Top of DATASET RECORDS

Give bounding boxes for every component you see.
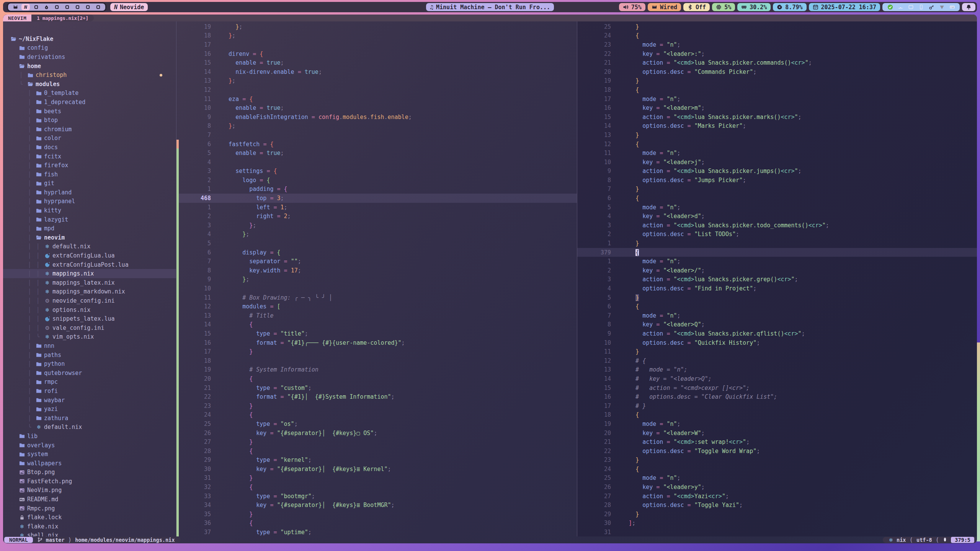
- code-line[interactable]: 14 # key = "<leader>Q";: [577, 374, 977, 383]
- tree-item-rmpc[interactable]: │rmpc: [3, 378, 176, 387]
- code-line[interactable]: 11 mode = "n";: [577, 148, 977, 158]
- code-line[interactable]: 6 {: [577, 302, 977, 311]
- tray-mustache-icon[interactable]: [897, 4, 904, 10]
- tree-item-overlays[interactable]: overlays: [3, 441, 176, 450]
- code-line[interactable]: 25 type = "os";: [176, 419, 577, 429]
- code-line[interactable]: 7 separator = "";: [176, 257, 577, 266]
- tree-item-vim_opts.nix[interactable]: │╰❄vim_opts.nix: [3, 333, 176, 342]
- tree-item-config[interactable]: config: [3, 44, 176, 53]
- tree-item-fcitx[interactable]: │fcitx: [3, 152, 176, 161]
- disk-module[interactable]: 8.79%: [773, 3, 806, 11]
- code-line[interactable]: 18 {: [577, 411, 977, 420]
- code-line[interactable]: 27 }: [176, 437, 577, 447]
- tree-item-derivations[interactable]: derivations: [3, 52, 176, 62]
- tree-item-default.nix[interactable]: ╰❄default.nix: [3, 423, 176, 432]
- tree-item-flake.lock[interactable]: flake.lock: [3, 513, 176, 522]
- volume-module[interactable]: 75%: [619, 3, 645, 11]
- code-line[interactable]: 30 ];: [577, 519, 977, 528]
- code-line[interactable]: 26 key = "{#separator}│ {#keys}▢ OS";: [176, 429, 577, 438]
- code-line[interactable]: 16 format = "{#1}╭─── {#}{user-name-colo…: [176, 338, 577, 347]
- tree-item-rofi[interactable]: │rofi: [3, 386, 176, 396]
- bluetooth-module[interactable]: Off: [683, 3, 710, 11]
- tree-item-hyprpanel[interactable]: │hyprpanel: [3, 197, 176, 206]
- code-line[interactable]: 23 mode = "n";: [577, 40, 977, 49]
- tree-item-Rmpc.png[interactable]: Rmpc.png: [3, 504, 176, 513]
- tray-vpn-icon[interactable]: [938, 4, 946, 10]
- tray-key-icon[interactable]: [928, 4, 935, 10]
- code-line[interactable]: 20 key = "<leader>W";: [577, 429, 977, 438]
- tree-item-flake.nix[interactable]: ❄flake.nix: [3, 522, 176, 531]
- music-player-module[interactable]: ♫ Minuit Machine – Don't Run Fro...: [426, 3, 554, 11]
- tree-item-fish[interactable]: │fish: [3, 170, 176, 179]
- workspace-4-flame-icon[interactable]: [42, 4, 51, 10]
- code-line[interactable]: 15 enable = true;: [176, 58, 577, 67]
- code-line[interactable]: 10: [176, 284, 577, 293]
- code-line[interactable]: 5 mode = "n";: [577, 203, 977, 212]
- code-line[interactable]: 1 padding = {: [176, 185, 577, 194]
- workspace-1-cat-icon[interactable]: [11, 4, 20, 10]
- tree-item-docs[interactable]: │docs: [3, 143, 176, 152]
- code-line[interactable]: 36 {: [176, 519, 577, 528]
- tree-item-FastFetch.png[interactable]: FastFetch.png: [3, 477, 176, 486]
- tree-item-color[interactable]: │color: [3, 134, 176, 143]
- code-line[interactable]: 17 mode = "n";: [577, 95, 977, 104]
- code-line[interactable]: 10 options.desc = "Quickfix History";: [577, 338, 977, 347]
- tree-item-mappings.nix[interactable]: ││❄mappings.nix: [3, 269, 176, 278]
- code-line[interactable]: 22 key = "<leader>:";: [577, 49, 977, 59]
- code-line[interactable]: 13 };: [176, 77, 577, 86]
- tray-check-icon[interactable]: [886, 4, 894, 10]
- tree-item-default.nix[interactable]: ││❄default.nix: [3, 242, 176, 251]
- tree-item-NixFlake[interactable]: ~/NixFlake: [3, 34, 176, 44]
- code-line[interactable]: 25 }: [577, 22, 977, 31]
- tree-item-python[interactable]: │python: [3, 359, 176, 368]
- tree-item-git[interactable]: │git: [3, 179, 176, 188]
- tree-item-mpd[interactable]: │mpd: [3, 224, 176, 233]
- code-line[interactable]: 4 options.desc = "Find in Project";: [577, 284, 977, 293]
- code-line[interactable]: 19 };: [176, 22, 577, 31]
- tree-item-lib[interactable]: lib: [3, 432, 176, 441]
- code-line[interactable]: 6 display = {: [176, 248, 577, 257]
- code-line[interactable]: 20 {: [176, 374, 577, 383]
- tree-item-README.md[interactable]: README.md: [3, 495, 176, 504]
- code-line[interactable]: 10 key = "<leader>j";: [577, 158, 977, 167]
- tree-item-yazi[interactable]: │yazi: [3, 404, 176, 414]
- code-line[interactable]: 18 {: [577, 85, 977, 95]
- code-line[interactable]: 25 mode = "n";: [577, 474, 977, 483]
- tree-item-extraConfigLua.lua[interactable]: ││extraConfigLua.lua: [3, 251, 176, 260]
- tray-phone-icon[interactable]: [917, 4, 925, 10]
- code-line[interactable]: 24 {: [577, 31, 977, 41]
- code-line[interactable]: 7: [176, 130, 577, 140]
- code-line[interactable]: 16 direnv = {: [176, 49, 577, 59]
- code-line[interactable]: 16 key = "<leader>m";: [577, 103, 977, 112]
- code-line[interactable]: 12 # {: [577, 356, 977, 365]
- code-line[interactable]: 14 {: [176, 320, 577, 329]
- workspace-8-square-icon[interactable]: [83, 4, 92, 10]
- code-line[interactable]: 2 logo = {: [176, 176, 577, 185]
- code-line[interactable]: 15 type = "title";: [176, 329, 577, 338]
- code-line[interactable]: 5 }: [577, 293, 977, 302]
- code-line[interactable]: 9 enableFishIntegration = config.modules…: [176, 112, 577, 122]
- code-line[interactable]: 31: [577, 528, 977, 536]
- code-line[interactable]: 30 key = "{#separator}│ {#keys}≣ Kernel"…: [176, 465, 577, 474]
- tree-item-kitty[interactable]: │kitty: [3, 206, 176, 215]
- tree-item-Btop.png[interactable]: Btop.png: [3, 468, 176, 477]
- tree-item-extraConfigLuaPost.lua[interactable]: ││extraConfigLuaPost.lua: [3, 260, 176, 269]
- code-line[interactable]: 35 }: [176, 510, 577, 519]
- editor-right-pane[interactable]: 25 }24 {23 mode = "n";22 key = "<leader>…: [577, 21, 977, 536]
- code-line[interactable]: 22 format = "{#1}│ {#}System Information…: [176, 392, 577, 401]
- notifications-module[interactable]: [962, 3, 975, 11]
- code-line[interactable]: 13 # mode = "n";: [577, 365, 977, 375]
- code-line[interactable]: 3 };: [176, 221, 577, 230]
- tray-keyboard-icon[interactable]: [948, 4, 956, 10]
- tree-item-shell.nix[interactable]: ❄shell.nix: [3, 531, 176, 536]
- tree-item-wallpapers[interactable]: wallpapers: [3, 459, 176, 468]
- workspace-5-square-icon[interactable]: [52, 4, 61, 10]
- code-line[interactable]: 17: [176, 40, 577, 49]
- code-line[interactable]: 468 top = 3;: [176, 194, 577, 203]
- memory-module[interactable]: 30.2%: [737, 3, 771, 11]
- code-line[interactable]: 14 options.desc = "Marks Picker";: [577, 122, 977, 131]
- window-title-module[interactable]: N Neovide: [110, 3, 148, 11]
- tree-item-neovide_config.ini[interactable]: ││⚙neovide_config.ini: [3, 296, 176, 305]
- workspace-9-square-icon[interactable]: [94, 4, 102, 10]
- code-line[interactable]: 4: [176, 158, 577, 167]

Bottom of DATASET RECORDS

Repeat the data exactly. Pictures should not appear.

Give bounding boxes for every component you see.
- code-line[interactable]: 14 # key = "<leader>Q";: [577, 374, 977, 383]
- tree-item-rmpc[interactable]: │rmpc: [3, 378, 176, 387]
- code-line[interactable]: 11 mode = "n";: [577, 148, 977, 158]
- code-line[interactable]: 6 {: [577, 302, 977, 311]
- tray-mustache-icon[interactable]: [897, 4, 904, 10]
- tree-item-overlays[interactable]: overlays: [3, 441, 176, 450]
- code-line[interactable]: 25 type = "os";: [176, 419, 577, 429]
- code-line[interactable]: 7 separator = "";: [176, 257, 577, 266]
- tree-item-vim_opts.nix[interactable]: │╰❄vim_opts.nix: [3, 333, 176, 342]
- tree-item-config[interactable]: config: [3, 44, 176, 53]
- tree-item-fcitx[interactable]: │fcitx: [3, 152, 176, 161]
- disk-module[interactable]: 8.79%: [773, 3, 806, 11]
- code-line[interactable]: 18 {: [577, 411, 977, 420]
- code-line[interactable]: 27 }: [176, 437, 577, 447]
- tree-item-derivations[interactable]: derivations: [3, 52, 176, 62]
- tree-item-default.nix[interactable]: ╰❄default.nix: [3, 423, 176, 432]
- tree-item-flake.lock[interactable]: flake.lock: [3, 513, 176, 522]
- volume-module[interactable]: 75%: [619, 3, 645, 11]
- code-line[interactable]: 30 ];: [577, 519, 977, 528]
- code-line[interactable]: 26 key = "{#separator}│ {#keys}▢ OS";: [176, 429, 577, 438]
- code-line[interactable]: 16 format = "{#1}╭─── {#}{user-name-colo…: [176, 338, 577, 347]
- tree-item-rofi[interactable]: │rofi: [3, 386, 176, 396]
- bluetooth-module[interactable]: Off: [683, 3, 710, 11]
- tree-item-hyprpanel[interactable]: │hyprpanel: [3, 197, 176, 206]
- code-line[interactable]: 23 mode = "n";: [577, 40, 977, 49]
- tree-item-Rmpc.png[interactable]: Rmpc.png: [3, 504, 176, 513]
- tray-vpn-icon[interactable]: [938, 4, 946, 10]
- tray-key-icon[interactable]: [928, 4, 935, 10]
- code-line[interactable]: 20 key = "<leader>W";: [577, 429, 977, 438]
- tree-item-flake.nix[interactable]: ❄flake.nix: [3, 522, 176, 531]
- music-player-module[interactable]: ♫ Minuit Machine – Don't Run Fro...: [426, 3, 554, 11]
- tree-item-fish[interactable]: │fish: [3, 170, 176, 179]
- workspace-4-flame-icon[interactable]: [42, 4, 51, 10]
- code-line[interactable]: 15 enable = true;: [176, 58, 577, 67]
- code-line[interactable]: 10: [176, 284, 577, 293]
- code-line[interactable]: 5 mode = "n";: [577, 203, 977, 212]
- code-line[interactable]: 1 padding = {: [176, 185, 577, 194]
- workspace-1-cat-icon[interactable]: [11, 4, 20, 10]
- tree-item-docs[interactable]: │docs: [3, 143, 176, 152]
- code-line[interactable]: 36 {: [176, 519, 577, 528]
- tree-item-FastFetch.png[interactable]: FastFetch.png: [3, 477, 176, 486]
- tree-item-color[interactable]: │color: [3, 134, 176, 143]
- code-line[interactable]: 17 mode = "n";: [577, 95, 977, 104]
- code-line[interactable]: 10 options.desc = "Quickfix History";: [577, 338, 977, 347]
- tree-item-mappings.nix[interactable]: ││❄mappings.nix: [3, 269, 176, 278]
- code-line[interactable]: 22 key = "<leader>:";: [577, 49, 977, 59]
- code-line[interactable]: 13 };: [176, 77, 577, 86]
- tray-check-icon[interactable]: [886, 4, 894, 10]
- tree-item-default.nix[interactable]: ││❄default.nix: [3, 242, 176, 251]
- tree-item-NixFlake[interactable]: ~/NixFlake: [3, 34, 176, 44]
- code-line[interactable]: 25 }: [577, 22, 977, 31]
- tree-item-python[interactable]: │python: [3, 359, 176, 368]
- tree-item-git[interactable]: │git: [3, 179, 176, 188]
- tree-item-mpd[interactable]: │mpd: [3, 224, 176, 233]
- code-line[interactable]: 4 options.desc = "Find in Project";: [577, 284, 977, 293]
- code-line[interactable]: 19 };: [176, 22, 577, 31]
- tree-item-lib[interactable]: lib: [3, 432, 176, 441]
- code-line[interactable]: 6 display = {: [176, 248, 577, 257]
- code-line[interactable]: 20 {: [176, 374, 577, 383]
- tree-item-README.md[interactable]: README.md: [3, 495, 176, 504]
- code-line[interactable]: 10 key = "<leader>j";: [577, 158, 977, 167]
- tree-item-yazi[interactable]: │yazi: [3, 404, 176, 414]
- code-line[interactable]: 18 {: [577, 85, 977, 95]
- code-line[interactable]: 25 mode = "n";: [577, 474, 977, 483]
- tree-item-extraConfigLua.lua[interactable]: ││extraConfigLua.lua: [3, 251, 176, 260]
- tray-phone-icon[interactable]: [917, 4, 925, 10]
- code-line[interactable]: 24 {: [577, 31, 977, 41]
- code-line[interactable]: 7: [176, 130, 577, 140]
- code-line[interactable]: 16 direnv = {: [176, 49, 577, 59]
- code-line[interactable]: 16 key = "<leader>m";: [577, 103, 977, 112]
- code-line[interactable]: 12 # {: [577, 356, 977, 365]
- code-line[interactable]: 14 {: [176, 320, 577, 329]
- workspace-8-square-icon[interactable]: [83, 4, 92, 10]
- code-line[interactable]: 2 logo = {: [176, 176, 577, 185]
- code-line[interactable]: 15 type = "title";: [176, 329, 577, 338]
- code-line[interactable]: 5 }: [577, 293, 977, 302]
- code-line[interactable]: 9 enableFishIntegration = config.modules…: [176, 112, 577, 122]
- code-line[interactable]: 31: [577, 528, 977, 536]
- code-line[interactable]: 30 key = "{#separator}│ {#keys}≣ Kernel"…: [176, 465, 577, 474]
- tree-item-kitty[interactable]: │kitty: [3, 206, 176, 215]
- tree-item-Btop.png[interactable]: Btop.png: [3, 468, 176, 477]
- tree-item-extraConfigLuaPost.lua[interactable]: ││extraConfigLuaPost.lua: [3, 260, 176, 269]
- code-line[interactable]: 35 }: [176, 510, 577, 519]
- editor-right-pane[interactable]: 25 }24 {23 mode = "n";22 key = "<leader>…: [577, 21, 977, 536]
- code-line[interactable]: 22 format = "{#1}│ {#}System Information…: [176, 392, 577, 401]
- notifications-module[interactable]: [962, 3, 975, 11]
- code-line[interactable]: 13 # mode = "n";: [577, 365, 977, 375]
- code-line[interactable]: 3 };: [176, 221, 577, 230]
- tray-keyboard-icon[interactable]: [948, 4, 956, 10]
- tree-item-shell.nix[interactable]: ❄shell.nix: [3, 531, 176, 536]
- tree-item-wallpapers[interactable]: wallpapers: [3, 459, 176, 468]
- workspace-5-square-icon[interactable]: [52, 4, 61, 10]
- code-line[interactable]: 17: [176, 40, 577, 49]
- code-line[interactable]: 468 top = 3;: [176, 194, 577, 203]
- memory-module[interactable]: 30.2%: [737, 3, 771, 11]
- code-line[interactable]: 14 options.desc = "Marks Picker";: [577, 122, 977, 131]
- window-title-module[interactable]: N Neovide: [110, 3, 148, 11]
- tree-item-neovide_config.ini[interactable]: ││⚙neovide_config.ini: [3, 296, 176, 305]
- workspace-9-square-icon[interactable]: [94, 4, 102, 10]
- code-line[interactable]: 4: [176, 158, 577, 167]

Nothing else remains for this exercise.